The clicking of her longer-than-usual fingernails on the laptop keyboard echoes in her ears as her pinkie makes a demanding pressured sound on the “enter” key.

She slides her right-hand, diamond heirloom ring—the one that ancestors as far back as her great-great grandfather wore—back into place.

Her coffee cools beside her as she takes earthy sips with her left hand.

The house is unusually quiet because her husband has taken their small daughter to school since she hasn’t felt well enough to, and she’s also not been able to attend yoga class. Their whole routine is thrown off by her aching ribs and by the help that she now needs rather than craves.

They have a lot of adjusting to do though, seeing that a newborn daughter will shortly arrive. (She momentarily envisions the way her tiny daughter holds her thumb and forefinger only slightly apart when she tells her “the baby will arrive shortly.”)

 And there is so much routine to life.

Our lives are filled with rituals that happen on so small a scale that we rarely notice how integral they are to our mental make-up, much less to our day.

The particular way she makes her coffee.
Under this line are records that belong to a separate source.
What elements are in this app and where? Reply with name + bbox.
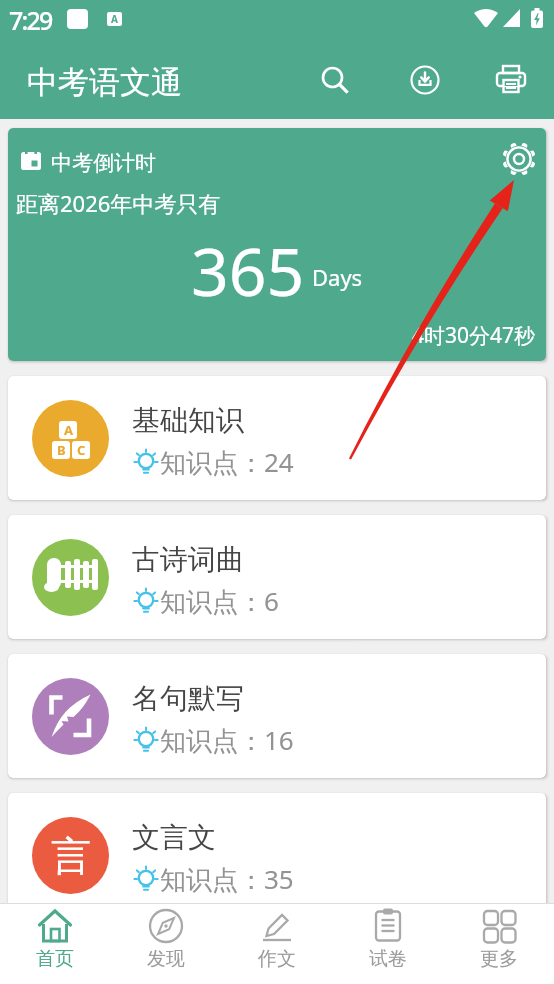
button[interactable]: 言 bbox=[8, 793, 546, 917]
staticText: 中考语文通 bbox=[27, 63, 182, 102]
button[interactable] bbox=[397, 52, 453, 108]
button[interactable] bbox=[307, 52, 363, 108]
staticText: 更多 bbox=[480, 947, 518, 971]
staticText: 发现 bbox=[147, 947, 185, 971]
button[interactable]: 更多 bbox=[443, 904, 554, 984]
staticText: 古诗词曲 bbox=[132, 542, 244, 577]
staticText: 7:29 bbox=[9, 3, 52, 37]
staticText: 知识点：16 bbox=[160, 722, 294, 758]
button[interactable]: 试卷 bbox=[332, 904, 443, 984]
button[interactable]: 作文 bbox=[221, 904, 332, 984]
staticText: 言 bbox=[51, 831, 91, 881]
staticText: 知识点：6 bbox=[160, 583, 279, 619]
button[interactable]: 古诗词曲 bbox=[8, 515, 546, 639]
button[interactable]: 首页 bbox=[0, 904, 110, 984]
button[interactable]: 发现 bbox=[110, 904, 221, 984]
staticText: Days bbox=[312, 262, 363, 292]
staticText: 中考倒计时 bbox=[51, 150, 156, 176]
button[interactable] bbox=[483, 52, 539, 108]
staticText: 365 bbox=[191, 225, 305, 315]
staticText: 知识点：24 bbox=[160, 444, 294, 480]
staticText: A bbox=[111, 12, 118, 26]
staticText: 4时30分47秒 bbox=[412, 321, 536, 350]
staticText: 基础知识 bbox=[132, 403, 244, 438]
staticText: 文言文 bbox=[132, 820, 216, 855]
staticText: 首页 bbox=[36, 947, 74, 971]
button[interactable]: 名句默写 bbox=[8, 654, 546, 778]
staticText: 知识点：35 bbox=[160, 861, 294, 897]
staticText: 试卷 bbox=[369, 947, 407, 971]
staticText: A bbox=[64, 421, 73, 439]
staticText: 名句默写 bbox=[132, 681, 244, 716]
staticText: 作文 bbox=[258, 947, 296, 971]
button[interactable]: A bbox=[8, 376, 546, 500]
staticText: B bbox=[57, 441, 66, 459]
staticText: 距离2026年中考只有 bbox=[16, 188, 221, 218]
button[interactable] bbox=[493, 133, 545, 185]
staticText: C bbox=[77, 441, 86, 459]
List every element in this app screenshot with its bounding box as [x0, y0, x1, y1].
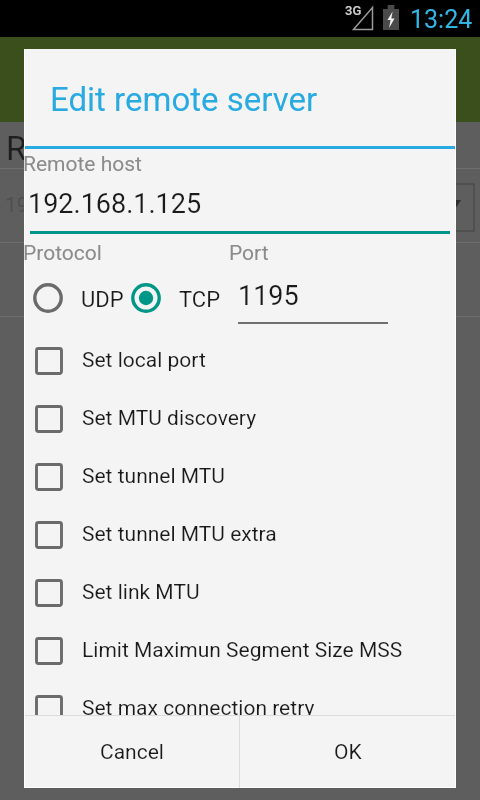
staticText: Edit remote server	[50, 80, 318, 119]
button[interactable]: UDP	[28, 278, 124, 318]
button[interactable]: Set local port	[24, 338, 456, 383]
button[interactable]: TCP	[126, 278, 221, 318]
button[interactable]: Set MTU discovery	[24, 396, 456, 441]
button[interactable]: OK	[240, 716, 456, 788]
staticText: 192.168.1.125	[28, 188, 202, 220]
staticText: Set local port	[82, 348, 206, 373]
staticText: Set link MTU	[82, 580, 200, 605]
staticText: Port	[229, 241, 269, 266]
staticText: Set max connection retry	[82, 696, 315, 715]
staticText: Set MTU discovery	[82, 406, 257, 431]
staticText: OK	[334, 740, 362, 765]
staticText: Remote host	[23, 152, 142, 177]
staticText: 13:24	[410, 5, 473, 34]
staticText: Limit Maximun Segment Size MSS	[82, 638, 403, 663]
staticText: Protocol	[23, 241, 102, 266]
staticText: UDP	[81, 287, 124, 313]
button[interactable]: Set max connection retry	[24, 686, 456, 715]
staticText: Set tunnel MTU extra	[82, 522, 277, 547]
staticText: Set tunnel MTU	[82, 464, 225, 489]
staticText: 1195	[238, 280, 299, 312]
button[interactable]: Limit Maximun Segment Size MSS	[24, 628, 456, 673]
staticText: 3G	[345, 3, 362, 18]
button[interactable]: Cancel	[24, 716, 239, 788]
staticText: Cancel	[100, 740, 164, 765]
staticText: Remote servers	[6, 129, 236, 168]
staticText: 192.168.1.125	[5, 193, 140, 218]
button[interactable]: Set link MTU	[24, 570, 456, 615]
staticText: TCP	[179, 287, 221, 313]
button[interactable]: Set tunnel MTU extra	[24, 512, 456, 557]
button[interactable]: Set tunnel MTU	[24, 454, 456, 499]
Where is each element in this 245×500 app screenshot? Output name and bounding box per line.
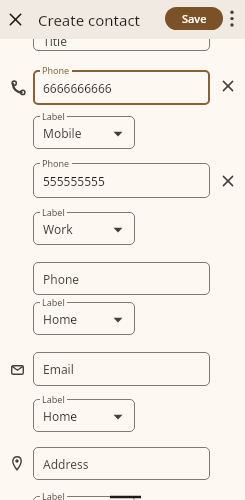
staticText: 6666666666 [43,80,112,96]
button[interactable] [219,77,237,95]
button[interactable] [33,212,135,245]
staticText: Home [43,311,78,327]
button[interactable] [33,163,210,198]
button[interactable] [6,10,25,29]
button[interactable] [33,70,210,105]
button[interactable] [33,352,210,386]
staticText: 555555555 [43,173,105,189]
staticText: Save [182,11,207,26]
staticText: Title [43,33,67,49]
staticText: Work [43,221,73,237]
button[interactable]: Save [165,7,223,30]
button[interactable] [219,172,237,190]
button[interactable] [33,399,135,432]
staticText: Label [42,490,65,500]
button[interactable] [33,447,210,480]
staticText: Label [42,110,65,122]
staticText: Email [43,361,74,377]
staticText: Label [42,296,65,308]
staticText: Phone [42,64,70,76]
button[interactable] [226,8,238,31]
button[interactable] [33,116,135,149]
staticText: Phone [42,157,70,169]
button[interactable] [33,17,210,51]
button[interactable] [33,302,135,335]
staticText: Label [42,393,65,405]
button[interactable] [33,262,210,295]
staticText: Address [43,456,89,472]
staticText: Mobile [43,125,82,141]
staticText: Label [42,206,65,218]
staticText: Create contact [38,10,141,30]
staticText: Home [43,408,78,424]
staticText: Phone [43,271,80,287]
button[interactable] [33,496,135,500]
The handful of earrings that she rotates wearing. The precise time she puts her daughter’s backpack on and takes her hand, walking out to the car.

Yet some rituals are more obvious.

The way she moves her limbs slowly, with the pacing of her breath, on her green Jade mat. The uttering of gratitude before she puts food onto her tongue. The kiss and accompanying “I love you” she gifts to her husband each morning on his way out the front door.
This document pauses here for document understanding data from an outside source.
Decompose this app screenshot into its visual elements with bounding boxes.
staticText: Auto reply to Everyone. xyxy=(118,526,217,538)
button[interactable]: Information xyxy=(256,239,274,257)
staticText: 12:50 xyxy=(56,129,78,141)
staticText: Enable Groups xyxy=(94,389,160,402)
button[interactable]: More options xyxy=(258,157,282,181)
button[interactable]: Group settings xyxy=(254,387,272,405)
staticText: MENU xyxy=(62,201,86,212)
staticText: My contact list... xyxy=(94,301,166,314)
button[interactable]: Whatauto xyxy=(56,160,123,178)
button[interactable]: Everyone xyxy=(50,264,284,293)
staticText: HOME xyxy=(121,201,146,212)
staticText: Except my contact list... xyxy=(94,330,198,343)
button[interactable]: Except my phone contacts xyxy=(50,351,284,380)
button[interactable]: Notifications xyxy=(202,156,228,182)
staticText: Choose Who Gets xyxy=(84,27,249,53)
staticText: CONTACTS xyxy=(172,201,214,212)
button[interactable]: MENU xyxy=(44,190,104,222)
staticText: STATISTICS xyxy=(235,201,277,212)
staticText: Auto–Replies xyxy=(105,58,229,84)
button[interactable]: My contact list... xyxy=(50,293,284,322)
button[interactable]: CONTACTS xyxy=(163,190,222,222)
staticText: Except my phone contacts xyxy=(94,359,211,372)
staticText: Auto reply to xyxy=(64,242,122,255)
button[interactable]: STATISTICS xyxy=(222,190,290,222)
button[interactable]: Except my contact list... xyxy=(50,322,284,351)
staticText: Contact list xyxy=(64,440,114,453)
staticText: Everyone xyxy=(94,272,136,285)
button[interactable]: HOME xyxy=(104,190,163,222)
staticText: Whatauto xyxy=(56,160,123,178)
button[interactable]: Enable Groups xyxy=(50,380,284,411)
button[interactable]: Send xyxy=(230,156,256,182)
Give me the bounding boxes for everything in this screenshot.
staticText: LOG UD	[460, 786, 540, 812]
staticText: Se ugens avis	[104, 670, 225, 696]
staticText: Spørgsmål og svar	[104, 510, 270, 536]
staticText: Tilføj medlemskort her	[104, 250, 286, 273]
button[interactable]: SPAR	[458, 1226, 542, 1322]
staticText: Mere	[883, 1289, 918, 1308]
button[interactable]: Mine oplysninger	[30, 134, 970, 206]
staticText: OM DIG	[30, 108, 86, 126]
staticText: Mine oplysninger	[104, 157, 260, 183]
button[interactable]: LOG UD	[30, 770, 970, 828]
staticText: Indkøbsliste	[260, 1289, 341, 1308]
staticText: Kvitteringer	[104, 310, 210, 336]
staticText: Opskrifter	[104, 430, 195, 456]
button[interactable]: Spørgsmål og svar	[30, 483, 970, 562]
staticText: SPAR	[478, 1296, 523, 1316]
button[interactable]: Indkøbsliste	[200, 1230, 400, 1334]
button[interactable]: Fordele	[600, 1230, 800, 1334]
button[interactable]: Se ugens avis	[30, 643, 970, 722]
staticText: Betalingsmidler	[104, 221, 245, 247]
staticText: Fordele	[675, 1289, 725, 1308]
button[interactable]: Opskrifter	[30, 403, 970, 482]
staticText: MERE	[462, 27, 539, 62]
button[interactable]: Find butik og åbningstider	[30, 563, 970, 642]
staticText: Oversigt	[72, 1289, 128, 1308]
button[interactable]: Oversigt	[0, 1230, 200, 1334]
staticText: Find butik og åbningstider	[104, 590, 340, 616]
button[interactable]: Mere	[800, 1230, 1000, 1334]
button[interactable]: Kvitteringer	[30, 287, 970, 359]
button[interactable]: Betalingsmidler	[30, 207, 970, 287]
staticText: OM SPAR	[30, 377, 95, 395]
And when we lose these rituals we lose a piece of ourselves, without fully understanding what it is that has been lost.

Because does the amount of peanut butter she prefers on her toasted bread really matter? Equally, does the amount of milk she splashes into her coffee?
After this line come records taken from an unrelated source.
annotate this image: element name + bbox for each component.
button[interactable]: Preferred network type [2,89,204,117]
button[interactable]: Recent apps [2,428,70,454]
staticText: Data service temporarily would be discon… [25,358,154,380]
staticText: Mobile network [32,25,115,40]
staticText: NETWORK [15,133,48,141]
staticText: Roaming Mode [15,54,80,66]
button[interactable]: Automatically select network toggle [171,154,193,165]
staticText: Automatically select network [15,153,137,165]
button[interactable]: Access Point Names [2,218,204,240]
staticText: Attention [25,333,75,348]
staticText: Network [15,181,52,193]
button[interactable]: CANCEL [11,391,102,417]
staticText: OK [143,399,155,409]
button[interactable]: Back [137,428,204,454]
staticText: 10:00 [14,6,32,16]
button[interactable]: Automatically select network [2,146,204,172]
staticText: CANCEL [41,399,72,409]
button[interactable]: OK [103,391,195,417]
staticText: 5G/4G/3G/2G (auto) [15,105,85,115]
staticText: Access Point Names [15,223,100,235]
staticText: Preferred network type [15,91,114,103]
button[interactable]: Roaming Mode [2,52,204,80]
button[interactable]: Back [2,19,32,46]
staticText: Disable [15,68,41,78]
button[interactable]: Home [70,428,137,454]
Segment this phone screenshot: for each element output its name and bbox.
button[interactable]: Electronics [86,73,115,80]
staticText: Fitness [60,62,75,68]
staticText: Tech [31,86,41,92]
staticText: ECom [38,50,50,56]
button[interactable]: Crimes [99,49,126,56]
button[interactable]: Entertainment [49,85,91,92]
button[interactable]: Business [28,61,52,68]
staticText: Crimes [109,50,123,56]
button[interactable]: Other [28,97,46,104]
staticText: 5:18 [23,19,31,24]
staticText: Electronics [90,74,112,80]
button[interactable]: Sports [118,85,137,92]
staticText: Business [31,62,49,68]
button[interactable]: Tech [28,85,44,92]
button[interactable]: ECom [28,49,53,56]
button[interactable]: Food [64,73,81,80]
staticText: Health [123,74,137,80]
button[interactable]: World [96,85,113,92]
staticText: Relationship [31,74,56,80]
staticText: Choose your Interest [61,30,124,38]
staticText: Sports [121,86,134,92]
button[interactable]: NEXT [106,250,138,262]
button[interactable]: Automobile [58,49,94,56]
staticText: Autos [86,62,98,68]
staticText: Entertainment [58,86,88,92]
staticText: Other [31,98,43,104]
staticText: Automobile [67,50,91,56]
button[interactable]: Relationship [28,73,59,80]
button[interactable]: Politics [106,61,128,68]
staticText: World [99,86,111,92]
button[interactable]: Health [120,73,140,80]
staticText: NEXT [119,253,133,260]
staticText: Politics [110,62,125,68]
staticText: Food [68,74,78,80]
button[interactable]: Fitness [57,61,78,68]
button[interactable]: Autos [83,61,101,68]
They matter to her—and we realize the priority of these trivial aspects of our lives when we run out of coffee beans and have to head to the store for a non-preferred brand.

We recognize the way we like our lives performed when our normalcies become out of sync with what’s actually occuring.

In short, our lives frequently run like smoothly oiled machinery until jam!—something gets stuck and everything becomes topsy turvy.

But it’s these little blips—that force us to try on different, and sometimes challenging, experiences—that force us to grow, to move upward and outward, rather than to flourish stagnantly, where we’re really not flourishing at all, but we can’t tell (so involved in our day-to-day lives).

And she chooses to grow.

She chooses to feel her rib cage expand achingly with a new inhalation and to mindfully slide her unexpectedly relaxed shoulderblades down her back with her exhales. This might not be a yoga practice on a green Jade mat, but it’s a yoga practice for sure—and she’s created a new ritual that rises and greets, along with the dawning sun.

And she chooses to let her mom, here to help with her small daughter while she is physically limited, splash milk into coffee; like Goldilocks, seeking what’s just right, but, instead, discovering a changed ritual of love in this preparation of velvety drink.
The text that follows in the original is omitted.